As iesa, and my desire to express myself through paint and colour, it took me awhile to come out of my shell. I prepared for this very slowly, gradually overcoming my shyness. It is through walking that I began imagining great paintings: so many colours, at times chaotic, at times vibrant. Looking at others’ paintings was a joy and a regret at once because it reminded me of how much I wished I could paint! I would imagine how I would portray a landscape through painting, but then I would think how that landscape was so beautiful because it was real and not a painting! In my eyes, no one could ever recreate such beauty.

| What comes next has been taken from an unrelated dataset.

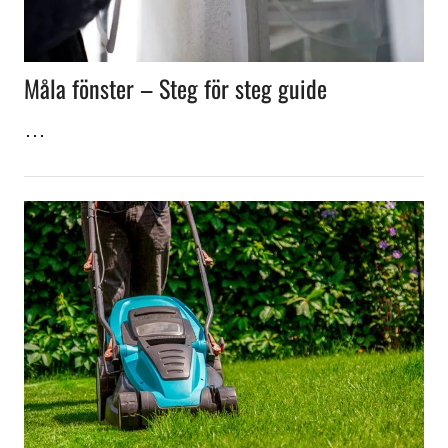
Måla fönster – Steg för steg guide
…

After a long period of playing around with paper and photographs, which in some way helped me to “tap into” my perceptions, one day I decided that “iesa’s” artistic creativity would not only come out through photographs, scissors and glue, but also through paintings. Painting is a friend of mine, as it has always been, and it drives me. So I started looking for a school I could attend; I hoped that there I could finally find the courage to paint. I decided I would welcome “iesa,” creatively speaking, to ensure a harmonious interaction with Mariateresa, avoiding schizophrenic alternations between the two, and to use my painting as a vehicle to communicate with myself even before communicating with others.
I found the right school: the International house of women, taught by Zeila Granata. Magnificent. She advises her students without imposing her will, leaving them free to paint on paper or canvas at will and encouraging them throughout the process. This school marked my debut as a painter, alongside other passionate female painters. But it was really in my small workshop that I found the best atmosphere to paint in. For me, it’s more about the time spent reflecting on a painting than the actual act of painting it. Then, suddenly, I realised that I needed to recreate an empty space in order to fill it up again, with a new image; I don’t strive for accuracy but the real effort lies in capturing even just a fragment of what I imagine.
I began working with paint brushes, colours and spatulas. In my small workshop, I enjoyed experimenting with different materials: sand, plaster, rice, nets, recycled plastic.
Then, as is often the case, I realised I was in need of new stimuli. So I changed school and went to “La Porta Blu” (The Blue Door), taught by Alberto Parres.
It was the perfect place for me. It gave me a new perspective, a new way of seeing creativity and art. Alberto’s personality loomed over the large pieces of paper, in that vast space, and so it was that I began searching for calm, patience and my signature brush stroke.
But then, it was in my workshop that I experienced true freedom with my “brush stroke,” which, as Alberto says, represents the real digital footprint of painting, even though it can often appear different on each piece.